Session: 3.5.1 - Coupled Multiphysics Simulation I

Paper Number: 157456

157456 - Improving Performance of Latent Heat Thermal Energy Storage System by Integrating Non-Standard Fin Design Configurations 

Abstract: 

The widespread implementation of renewable energy solutions necessitates efficient latent heat storage (LHS) systems. This study aims to improve the charging/melting efficiency of an LHS system by designing and optimizing nature-inspired fins. A two-dimensional heat transfer model is developed to analyze the melting process numerically and examine the melting behavior of the phase change material (PCM), specifically RT-82, in a fin-equipped LHS system. Previous research has shown few integrations of natural convection (NC) with metal foam, nanoparticles, and fins. This study explores how different fin designs, metal foams, nanoparticles, and NC affect the system's performance. It assesses the Fourier number changes from 0.015 to 0.16 while maintaining a constant Stefan number of 0.20. The research tracks the dynamic temperature distribution and interactions between fin configurations and NC to evaluate the PCM's charging/melting dynamics over time, considering the non-thermal equilibrium between nanoPCM/PCM and metal foam. Findings reveal that NC markedly impacts the melting patterns within the LHTES (Latent Heat Thermal Energy Storage) system, notably enhancing the charging/melting rate compared to configurations without NC. Improved fin designs and increased fin numbers lead to more uniform temperature distributions and higher melting rates by enhancing thermal conduction and NC interactions. The typically low thermal conductivity in PCM storage devices often leads to less than optimal performance, which this research addresses by introducing nanoparticles like CuO, Cu and Al₂O₃, and using copper metal foams. Furthermore, the study evaluates how metal foam porosity and nanoparticle volume fraction affect the LHTES system's charging/melting efficiency using the enthalpy-porosity technique.

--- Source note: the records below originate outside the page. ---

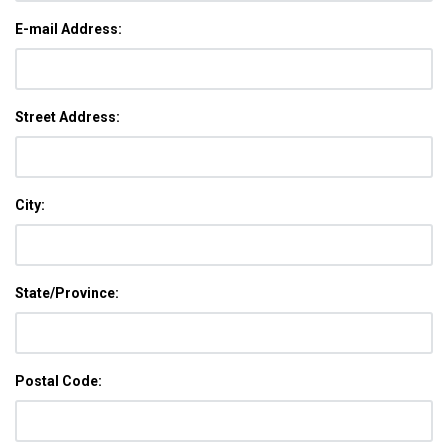
E-mail Address:
Street Address:
City:
State/Province:
Postal Code: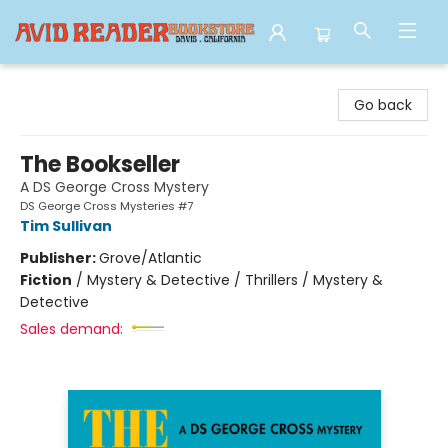
Avid Reader
Go back
The Bookseller
A DS George Cross Mystery
DS George Cross Mysteries #7
Tim Sullivan
Publisher:
Grove/Atlantic
Fiction
/
Mystery & Detective / Thrillers / Mystery &
Detective
Sales demand: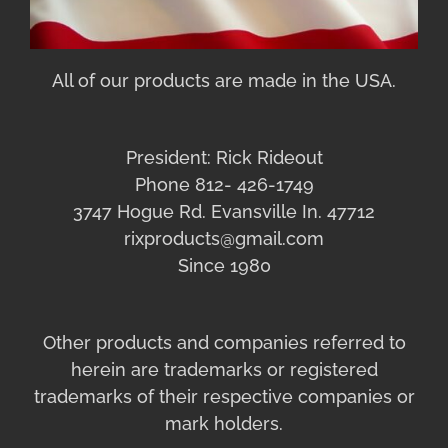
All of our products are made in the USA.
President: Rick Rideout
Phone 812- 426-1749
3747 Hogue Rd. Evansville In. 47712
rixproducts@gmail.com
Since 1980
Other products and companies referred to
herein are trademarks or registered
trademarks of their respective companies or
mark holders.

Presenting Author: Prashant Saini National Renewable Energy Laboratory (NREL)

Presenting Author Biography: I am a Post-Doctoral Researcher at the National Renewable Energy Laboratory (NREL) in the United States, with a strong focus on solar thermal systems for industrial applications. I hold a Ph.D. in Mechanical Engineering from the Indian Institute of Technology Mandi, where my dissertation centered on designing and developing systems for the efficient utilization of solar heat in industrial process. My research includes advancing Concentrated Solar Power (CSP) technologies, heat storage solutions, and system integration to reduce dependency on fossil fuels in industrial processes. Currently, I am engaged in projects that explore innovative ways to store and deliver solar heat for high-temperature applications, aiming to make renewable energy a practical choice for industries. Through my work, I seek to drive the adoption of solar-based energy systems that contribute to sustainable and low-carbon industrial operations.